(Exercise details):
Go through the entries below and work out how many lines include "LÄSTID"; give only that number.

(Records provided):
· · · · ·

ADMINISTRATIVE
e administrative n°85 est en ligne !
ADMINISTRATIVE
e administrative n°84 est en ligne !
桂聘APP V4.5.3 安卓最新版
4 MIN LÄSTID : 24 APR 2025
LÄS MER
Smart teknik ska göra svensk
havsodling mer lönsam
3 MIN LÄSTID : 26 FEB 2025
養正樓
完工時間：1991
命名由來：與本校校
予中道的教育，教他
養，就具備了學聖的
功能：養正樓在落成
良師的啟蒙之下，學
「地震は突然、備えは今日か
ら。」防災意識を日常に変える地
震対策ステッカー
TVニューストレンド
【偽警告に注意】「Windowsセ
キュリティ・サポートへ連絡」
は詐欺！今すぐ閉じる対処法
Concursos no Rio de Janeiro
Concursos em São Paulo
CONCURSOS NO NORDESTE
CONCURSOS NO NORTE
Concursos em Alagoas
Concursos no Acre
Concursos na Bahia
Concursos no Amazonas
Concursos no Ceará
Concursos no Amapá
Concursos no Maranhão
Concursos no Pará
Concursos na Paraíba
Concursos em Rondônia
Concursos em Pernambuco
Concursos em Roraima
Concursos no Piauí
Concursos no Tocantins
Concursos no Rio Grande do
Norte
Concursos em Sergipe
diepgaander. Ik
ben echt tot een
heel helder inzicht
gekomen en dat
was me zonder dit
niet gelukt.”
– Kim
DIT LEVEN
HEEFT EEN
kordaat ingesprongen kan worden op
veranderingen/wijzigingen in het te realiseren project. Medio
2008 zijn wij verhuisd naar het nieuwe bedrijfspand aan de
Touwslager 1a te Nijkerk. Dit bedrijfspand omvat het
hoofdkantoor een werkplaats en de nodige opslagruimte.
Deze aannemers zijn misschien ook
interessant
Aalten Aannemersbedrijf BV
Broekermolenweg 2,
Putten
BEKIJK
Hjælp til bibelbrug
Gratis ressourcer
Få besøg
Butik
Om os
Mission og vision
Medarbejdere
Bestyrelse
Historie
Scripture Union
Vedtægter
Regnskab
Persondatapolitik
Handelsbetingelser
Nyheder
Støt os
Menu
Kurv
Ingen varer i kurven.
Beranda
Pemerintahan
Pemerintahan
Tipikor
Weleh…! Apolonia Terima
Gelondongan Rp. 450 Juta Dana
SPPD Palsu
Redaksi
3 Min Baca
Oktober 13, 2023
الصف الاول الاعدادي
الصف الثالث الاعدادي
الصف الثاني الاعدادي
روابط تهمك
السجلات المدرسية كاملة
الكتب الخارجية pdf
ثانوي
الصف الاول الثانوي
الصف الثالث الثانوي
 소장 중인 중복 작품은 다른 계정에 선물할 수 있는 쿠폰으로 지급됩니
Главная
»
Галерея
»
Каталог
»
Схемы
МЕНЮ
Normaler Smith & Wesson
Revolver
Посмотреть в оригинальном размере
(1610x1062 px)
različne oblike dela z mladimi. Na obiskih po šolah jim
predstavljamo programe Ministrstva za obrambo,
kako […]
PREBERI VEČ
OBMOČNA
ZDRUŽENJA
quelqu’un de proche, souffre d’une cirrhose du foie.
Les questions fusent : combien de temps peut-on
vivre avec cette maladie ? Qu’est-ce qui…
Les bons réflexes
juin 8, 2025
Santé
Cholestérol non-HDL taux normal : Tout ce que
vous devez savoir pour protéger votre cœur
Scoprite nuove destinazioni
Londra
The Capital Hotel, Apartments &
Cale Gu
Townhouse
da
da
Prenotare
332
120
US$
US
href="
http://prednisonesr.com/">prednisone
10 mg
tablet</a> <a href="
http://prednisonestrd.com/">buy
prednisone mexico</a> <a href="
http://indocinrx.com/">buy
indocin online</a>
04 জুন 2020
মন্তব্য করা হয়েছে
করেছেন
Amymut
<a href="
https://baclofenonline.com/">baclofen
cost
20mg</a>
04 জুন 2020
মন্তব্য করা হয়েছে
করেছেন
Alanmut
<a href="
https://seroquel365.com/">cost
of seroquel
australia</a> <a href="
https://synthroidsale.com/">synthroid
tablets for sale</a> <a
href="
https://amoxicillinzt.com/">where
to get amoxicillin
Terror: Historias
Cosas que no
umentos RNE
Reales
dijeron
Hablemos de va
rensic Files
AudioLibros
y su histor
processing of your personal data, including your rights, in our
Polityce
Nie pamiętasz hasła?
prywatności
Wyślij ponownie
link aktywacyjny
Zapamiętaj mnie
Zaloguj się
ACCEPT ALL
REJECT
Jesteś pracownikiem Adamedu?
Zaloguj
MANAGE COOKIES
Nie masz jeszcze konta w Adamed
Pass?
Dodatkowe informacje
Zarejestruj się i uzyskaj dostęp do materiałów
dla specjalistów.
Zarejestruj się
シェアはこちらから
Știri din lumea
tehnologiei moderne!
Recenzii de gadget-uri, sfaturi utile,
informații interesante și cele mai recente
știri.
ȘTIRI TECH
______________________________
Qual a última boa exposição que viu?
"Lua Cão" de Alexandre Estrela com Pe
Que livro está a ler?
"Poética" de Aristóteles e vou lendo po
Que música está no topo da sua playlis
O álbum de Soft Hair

· · · · ·

(Answer to this task):
2